Benedicto-Rodríguez Gema, Bosch Facundo, Juan Carlos G, Bonomini Maria Paula, Fernández-Caballero Antonio, Fernandez-Jover Eduardo, Ferrández-Vicente Jose Manuel
Universidad Politécnica de Cartagena, Murcia 30202, Spain.
Instituto Tecnológico de Buenos Aires, Buenos Aires, Argentina.
Int J Neural Syst. 2025 Jul;35(7):2550026. doi: 10.1142/S0129065725500261. Epub 2025 Apr 16.

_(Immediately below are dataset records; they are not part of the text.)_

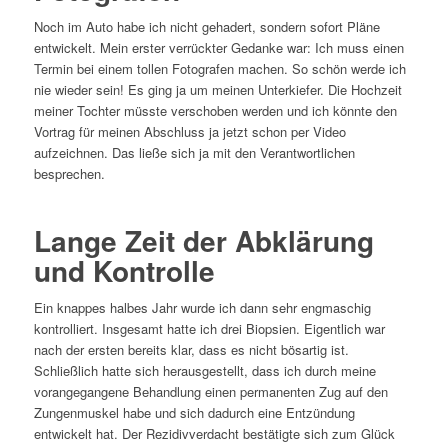
Noch im Auto habe ich nicht gehadert, sondern sofort Pläne
entwickelt. Mein erster verrückter Gedanke war: Ich muss einen
Termin bei einem tollen Fotografen machen. So schön werde ich
nie wieder sein! Es ging ja um meinen Unterkiefer. Die Hochzeit
meiner Tochter müsste verschoben werden und ich könnte den
Vortrag für meinen Abschluss ja jetzt schon per Video
aufzeichnen. Das ließe sich ja mit den Verantwortlichen
besprechen.
Lange Zeit der Abklärung
und Kontrolle
Ein knappes halbes Jahr wurde ich dann sehr engmaschig
kontrolliert. Insgesamt hatte ich drei Biopsien. Eigentlich war
nach der ersten bereits klar, dass es nicht bösartig ist.
Schließlich hatte sich herausgestellt, dass ich durch meine
vorangegangene Behandlung einen permanenten Zug auf den
Zungenmuskel habe und sich dadurch eine Entzündung
entwickelt hat. Der Rezidivverdacht bestätigte sich zum Glück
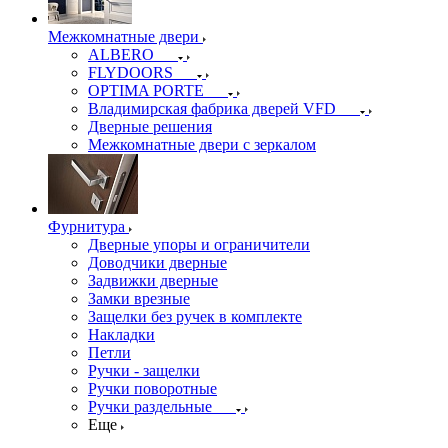
Межкомнатные двери
ALBERO
FLYDOORS
OPTIMA PORTE
Владимирская фабрика дверей VFD
Дверные решения
Межкомнатные двери c зеркалом
Фурнитура
Дверные упоры и ограничители
Доводчики дверные
Задвижки дверные
Замки врезные
Защелки без ручек в комплекте
Накладки
Петли
Ручки - защелки
Ручки поворотные
Ручки раздельные
Еще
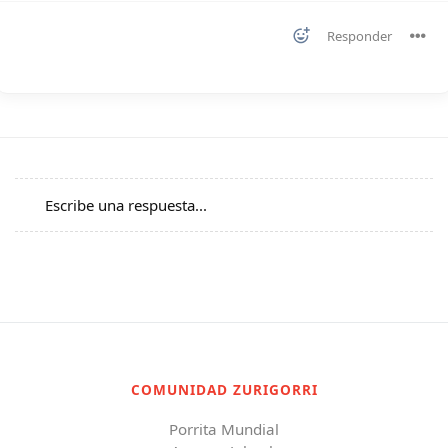
Responder
Escribe una respuesta...
COMUNIDAD ZURIGORRI
Porrita Mundial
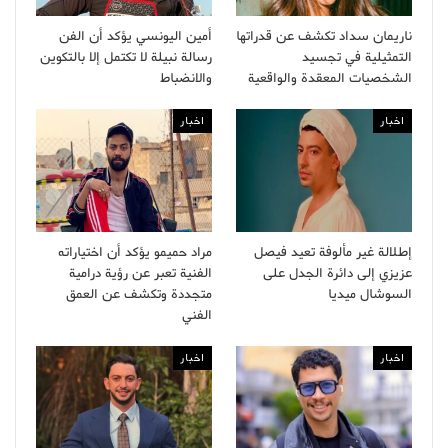
ناريمان سداد تكشف عن قدراتها
أمين اليونسي يؤكد أن الفن
التمثيلية في تجسيد
رسالة نبيلة لا تكتمل إلا بالتكوين
الشخصيات المعقدة والواقعية
والانضباط
اخبار
اخبار
إطلالة غير مألوفة تعيد فيصل
مراد حميمو يؤكد أن اختياراته
عزيزي إلى دائرة الجدل على
الفنية تعبر عن رؤية درامية
السوشال ميديا
متجددة وتكشف عن العمق
الفني
اخبار
اخبار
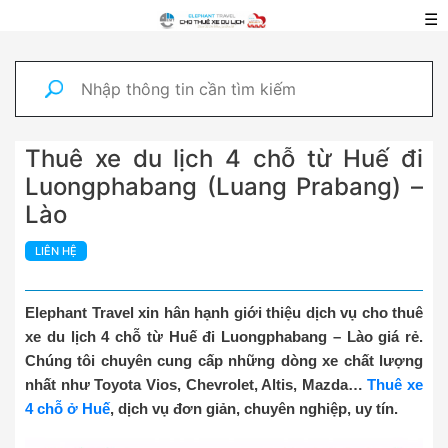
☰
Thuê xe du lịch 4 chỗ từ Huế đi
Luongphabang (Luang Prabang) –
Lào
LIÊN HỆ
Elephant Travel xin hân hạnh giới thiệu dịch vụ cho thuê
xe du lịch 4 chỗ từ Huế đi Luongphabang – Lào giá rẻ.
Chúng tôi chuyên cung cấp những dòng xe chất lượng
nhất như Toyota Vios, Chevrolet, Altis, Mazda…
Thuê xe
4 chỗ ở Huế
, dịch vụ đơn giản, chuyên nghiệp, uy tín.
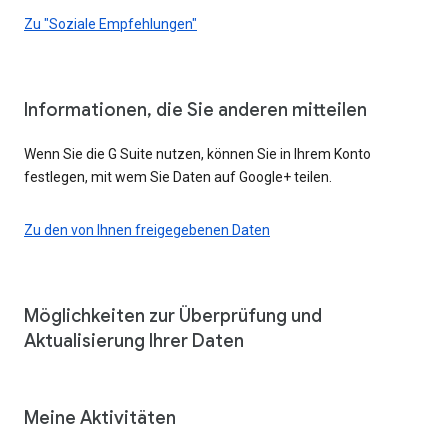
Zu "Soziale Empfehlungen"
Informationen, die Sie anderen mitteilen
Wenn Sie die G Suite nutzen, können Sie in Ihrem Konto
festlegen, mit wem Sie Daten auf Google+ teilen.
Zu den von Ihnen freigegebenen Daten
Möglichkeiten zur Überprüfung und
Aktualisierung Ihrer Daten
Meine Aktivitäten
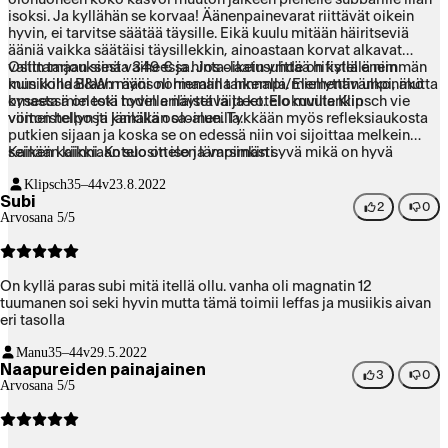
isoksi. Ja kyllähän se korvaa! Äänenpainevarat riittävät oikein
hyvin, ei tarvitse säätää täysille. Eikä kuulu mitään häiritseviä
ääniä vaikka säätäisi täysillekkin, ainoastaan korvat alkavat
valittamaan siinä vaiheessa. Jos oikein yrittää hifistellä niin
Ostin tarjouksesta 349 € ja hinta-laatusuhde on kyllä enemmän
musiikilla B&W:n ääni oli hieman tarkempi/miellyttävämpi, mutta
kuin kohdallaan myös normaalilla hinnalla. Elementin ulkonäkö
kyseessä on toki hyvin erilaiset laitteet. Elokuvilla Klipsch vie
omasta mielestä todella näyttävä ja kotelo muutenkin
voiton helposti kaikilla osa-alueilla.
viimeistellyn ja jämäkän oloinen. Tykkään myös refleksiaukosta
putkien sijaan ja koska se on edessä niin voi sijoittaa melkein
seinään kiinni. Kotelo on iso ja varsinkin syvä mikä on hyvä
Kaiken kaikkiaan suosittelen lämpimästi.
huomioida sijoituspaikkaa mittaillessa. Paino on sopiva eli ei
Klipsch
35–44v
23.8.2022
lähde liikkumaan kovempaakaan soitettaessa mitä edellinen
Subi
subwoofer teki.
2
0
Arvosana 5/5
On kyllä paras subi mitä itellä ollu. vanha oli magnatin 12
tuumanen soi seki hyvin mutta tämä toimii leffas ja musiikis aivan
eri tasolla
Manu
35–44v
29.5.2022
Naapureiden painajainen
3
0
Arvosana 5/5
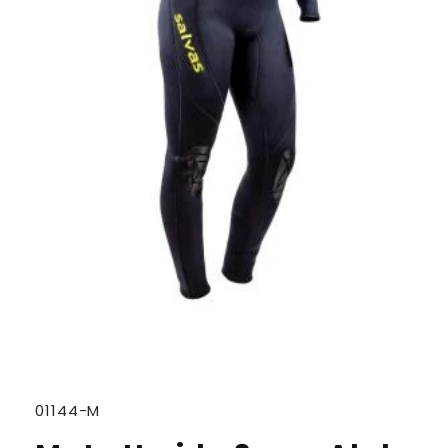
SKU:
01144-M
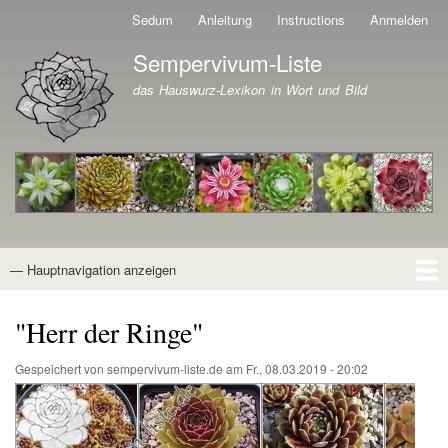
Direkt
Sedum
Anleitung
Instructions
Anmelden
Benutzermenü
zum
Sempervivum-Liste
Inhalt
Branding der Website
das Hauswurz-Lexikon in Wort und Bild
— Hauptnavigation anzeigen
Hauptnavigation
Startseite
Naturformen
Kultivare
Awards
News
Reiseberichte
Wissen von A - Z
Suche
"Herr der Ringe"
Gespeichert von
sempervivum-liste.de
am
Fr., 08.03.2019 - 20:02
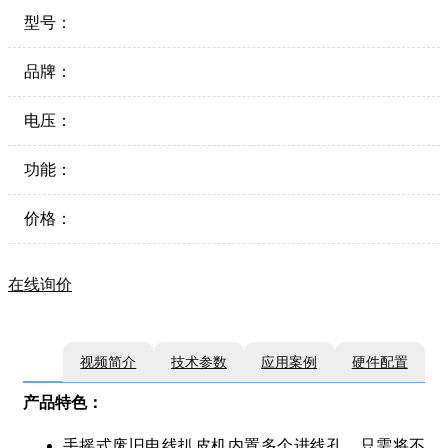
型号：
品牌：
电压：
功能：
价格：
在线询价
视频简介
技术参数
应用案例
硬件配置
产品特色：
手摇式废旧电线扒皮机内置多个进线孔，只需将不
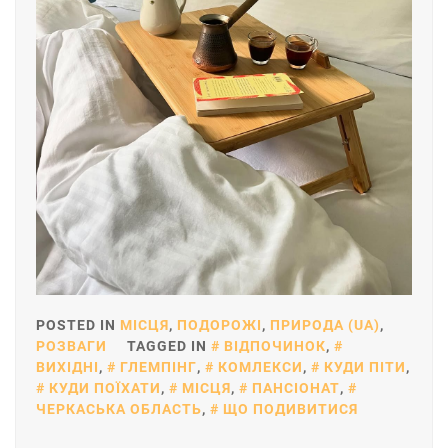
POSTED IN
МІСЦЯ
,
ПОДОРОЖІ
,
ПРИРОДА (UA)
,
РОЗВАГИ
TAGGED IN
ВІДПОЧИНОК
,
ВИХІДНІ
,
ГЛЕМПІНГ
,
КОМЛЕКСИ
,
КУДИ ПІТИ
,
КУДИ ПОЇХАТИ
,
МІСЦЯ
,
ПАНСІОНАТ
,
ЧЕРКАСЬКА ОБЛАСТЬ
,
ЩО ПОДИВИТИСЯ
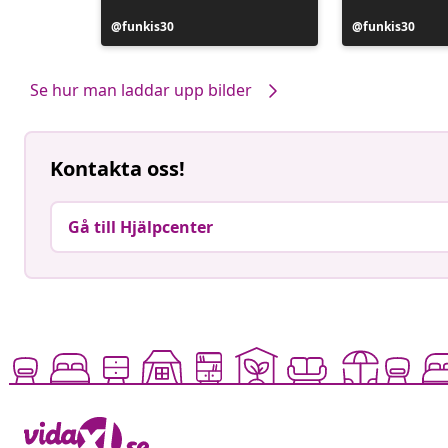
Inlägg
funkis30
Inlägg
funkis30
publicerat
publicerat
av
av
Se hur man laddar upp bilder
Kontakta oss!
Gå till Hjälpcenter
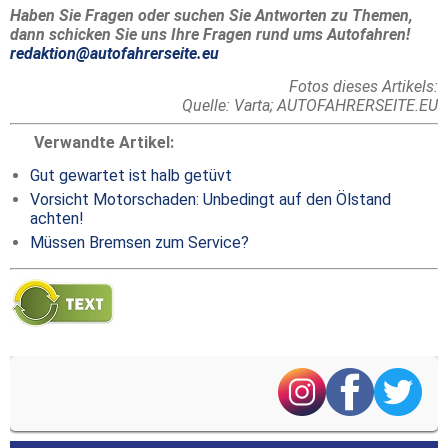
Haben Sie Fragen oder suchen Sie Antworten zu Themen,
dann schicken Sie uns Ihre Fragen rund ums Autofahren!
redaktion@autofahrerseite.eu
Fotos dieses Artikels:
Quelle: Varta; AUTOFAHRERSEITE.EU
Verwandte Artikel:
Gut gewartet ist halb getüvt
Vorsicht Motorschaden: Unbedingt auf den Ölstand
achten!
Müssen Bremsen zum Service?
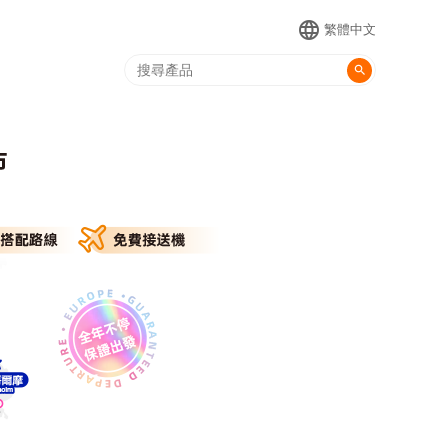
language
繁體中文
search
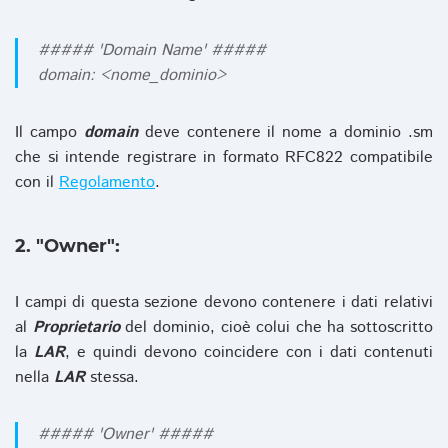
##### 'Domain Name' #####
domain: <nome_dominio>
Il campo
domain
deve contenere il nome a dominio .sm
che si intende registrare in formato RFC822 compatibile
con il
Regolamento
.
2. "Owner":
I campi di questa sezione devono contenere i dati relativi
al
Proprietario
del dominio, cioè colui che ha sottoscritto
la
LAR
, e quindi devono coincidere con i dati contenuti
nella
LAR
stessa.
##### 'Owner' #####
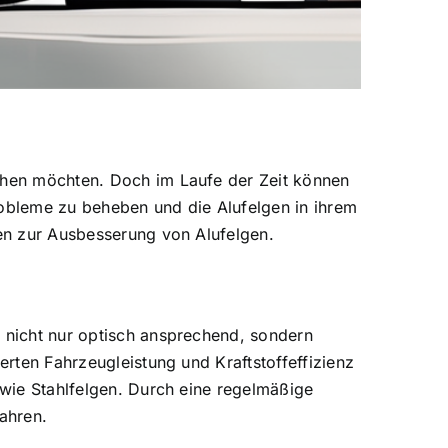
eihen möchten. Doch im Laufe der Zeit können
robleme zu beheben und die Alufelgen in ihrem
gen zur Ausbesserung von Alufelgen.
d nicht nur optisch ansprechend, sondern
erten Fahrzeugleistung und Kraftstoffeffizienz
 wie Stahlfelgen. Durch eine regelmäßige
ahren.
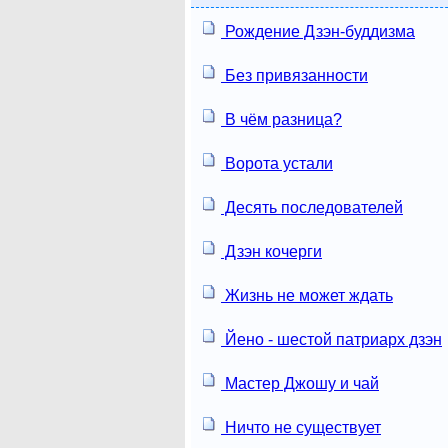
Рождение Дзэн-буддизма
Без привязанности
В чём разница?
Ворота устали
Десять последователей
Дзэн кочерги
Жизнь не может ждать
Йено - шестой патриарх дзэн
Мастер Джошу и чай
Ничто не существует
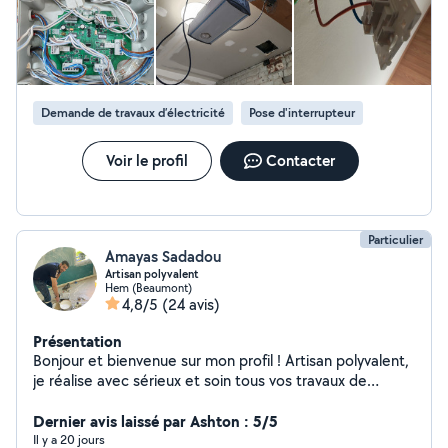
Demande de travaux d’électricité
Pose d'interrupteur
Voir le profil
Contacter
Particulier
Amayas Sadadou
Artisan polyvalent
Hem (Beaumont)
4,8/5
(24 avis)
Présentation
Bonjour et bienvenue sur mon profil ! Artisan polyvalent,
je réalise avec sérieux et soin tous vos travaux de
rénovation et de bricolage. Mes prestations : Peinture
intérieure (murs, plafonds, portes) Pose de parquet, sol
Dernier avis laissé par Ashton : 5/5
PVC et stratifié Pose de carrelage Montage et
Il y a 20 jours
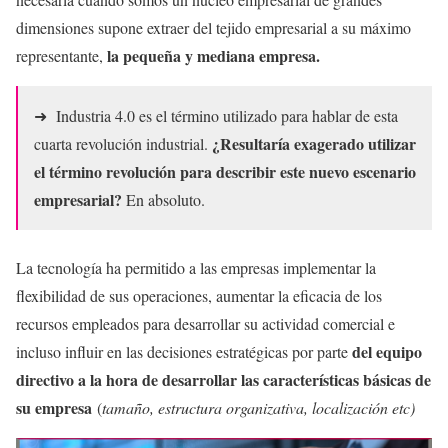
dimensiones supone extraer del tejido empresarial a su máximo
la pequeña y mediana empresa.
representante,
➜ Industria 4.0 es el término utilizado para hablar de esta
¿Resultaría exagerado utilizar
cuarta revolución industrial.
el término revolución para describir este nuevo escenario
empresarial?
En absoluto.
La tecnología ha permitido a las empresas implementar la
flexibilidad de sus operaciones, aumentar la eficacia de los
recursos empleados para desarrollar su actividad comercial e
del equipo
incluso influir en las decisiones estratégicas por parte
directivo a la hora de desarrollar las características básicas de
su empresa
(
tamaño, estructura organizativa, localización etc)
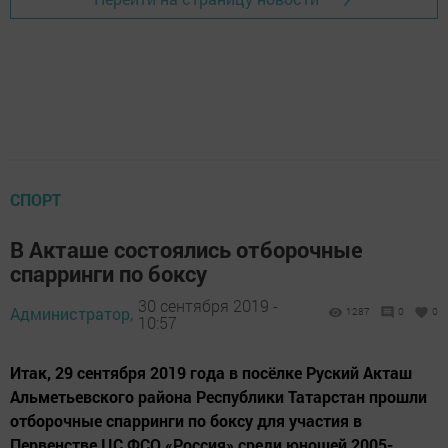
СПОРТ
В Акташе состоялись отборочные
спарринги по боксу
30 сентября 2019 -
Администратор,
1287
0
0
10:57
Итак, 29 сентября 2019 года в посёлке Руский Акташ
Альметьевского района Республики Татарстан прошли
отборочные спарринги по боксу для участия в
Первенстве ЦС ФСО «Россия» среди юношей 2005-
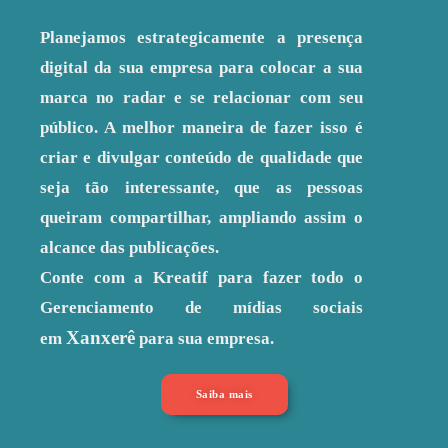
Planejamos estrategicamente a presença
digital da sua empresa para colocar a sua
marca no radar e se relacionar com seu
público. A melhor maneira de fazer isso é
criar e divulgar conteúdo de qualidade que
seja tão interessante, que as pessoas
queiram compartilhar, ampliando assim o
alcance das publicações.
Conte com a Kreatif para fazer todo o
Gerenciamento de mídias sociais
Xanxerê
em
para sua empresa.
Saiba mais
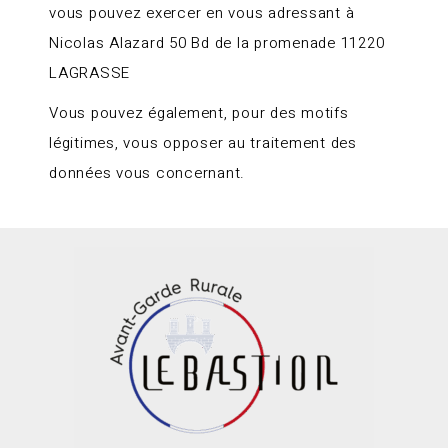
vous pouvez exercer en vous adressant à
Nicolas Alazard 50 Bd de la promenade 11220
LAGRASSE
Vous pouvez également, pour des motifs
légitimes, vous opposer au traitement des
données vous concernant.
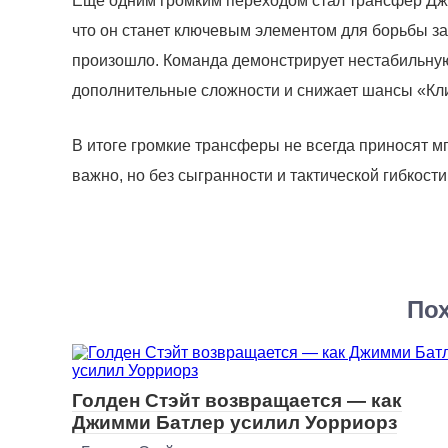
Еще одним громким переходом стал трансфер Дж
что он станет ключевым элементом для борьбы за
произошло. Команда демонстрирует нестабильную 
дополнительные сложности и снижает шансы «Кли
В итоге громкие трансферы не всегда приносят 
важно, но без сыгранности и тактической гибкост
Пох
Голден Стэйт возвращается — как
Джимми Батлер усилил Уорриорз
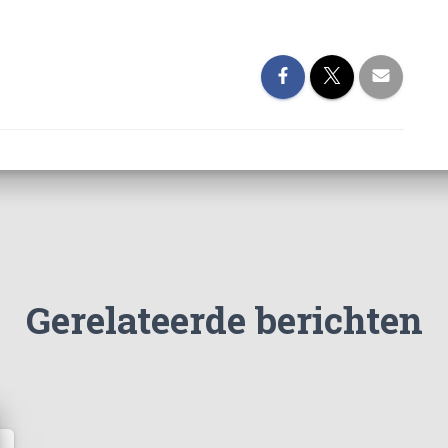
Gerelateerde berichten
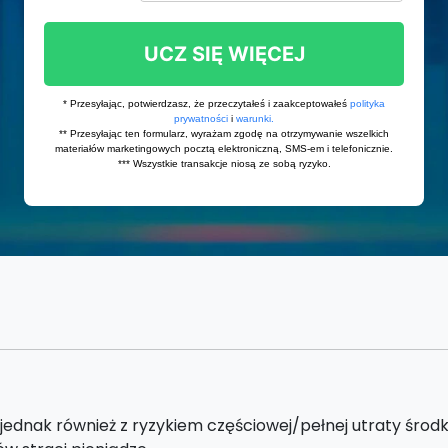
 jednak również z ryzykiem częściowej/pełnej utraty śro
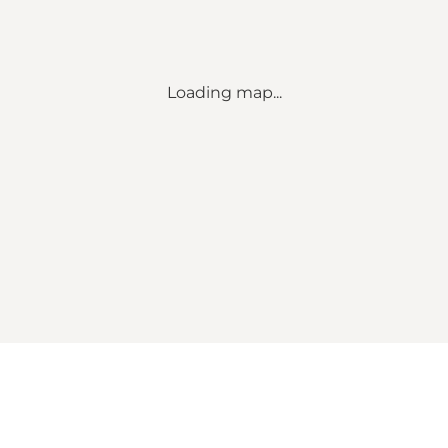
Loading map...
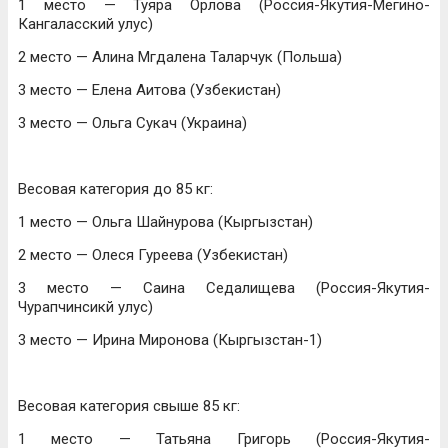
1 место — Туяра Орлова (Россия-Якутия-Мегино-
Кангаласский улус)
2 место — Алина Мгдалена Таларчук (Польша)
3 место — Елена Аитова (Узбекистан)
3 место — Ольга Сукач (Украина)
Весовая категория до 85 кг:
1 место — Ольга Шайнурова (Кыргызстан)
2 место — Олеся Гуреева (Узбекистан)
3 место — Саина Седалищева (Россия-Якутия-
Чурапчинсикй улус)
3 место — Ирина Миронова (Кыргызстан-1)
Весовая категория свыше 85 кг:
1 место — Татьяна Григорь (Россия-Якутия-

Social robots are increasingly being used in therapeutic contexts, especially as a complement in the therapy of children with Autism Spectrum Disorder (ASD). Because of this, the aim of this study is to understand how children with ASD perceive and interpret the gestures made by the robot Pepper versus human instructor, which can also be influenced by verbal communication. This study analyzes the impact of both conditions (verbal and nonverbal communication) and types of gestures (conversational and emotional) on gesture recognition through the study of the accuracy rate and examines the physiological responses of children with the Empatica E4 device. The results reveal that verbal communication is more accessible to children with ASD and neurotypicals (NT), with emotional gestures being more interpretable than conversational gestures. The Pepper robot was found to generate lower responses of emotional arousal compared to the human instructor in both ASD and neurotypical children. This study highlights the potential of robots like Pepper to support the communication skills of children with ASD, especially in structured and predictable nonverbal gestures. However, the findings also point to challenges, such as the need for more reliable robotic communication methods, and highlight the importance of changing interventions tailored to individual needs.
社交机器人越来越多地被用于治疗场景,尤其是作为自闭症谱系障碍(ASD)儿童治疗的一种补充手段。因此,本研究的目的是了解ASD儿童如何感知和解读机器人Pepper与人类指导者所做出的手势,这也可能受到言语交流的影响。本研究通过研究准确率来分析言语和非言语交流这两种条件以及对话式和情感式这两种手势类型对手势识别的影响,并使用Empatica E4设备检测儿童的生理反应。结果显示,ASD儿童和神经典型(NT)儿童更容易理解言语交流,情感手势比对话式手势更易于解读。研究发现,在ASD儿童和神经典型儿童中,与人类指导者相比,Pepper机器人引发的情绪唤醒反应更低。本研究凸显了像Pepper这样的机器人在支持ASD儿童沟通技能方面的潜力,尤其是在结构化和可预测的非言语手势方面。然而,研究结果也指出了一些挑战,比如需要更可靠的机器人通信方法,并强调了根据个体需求调整干预措施的重要性。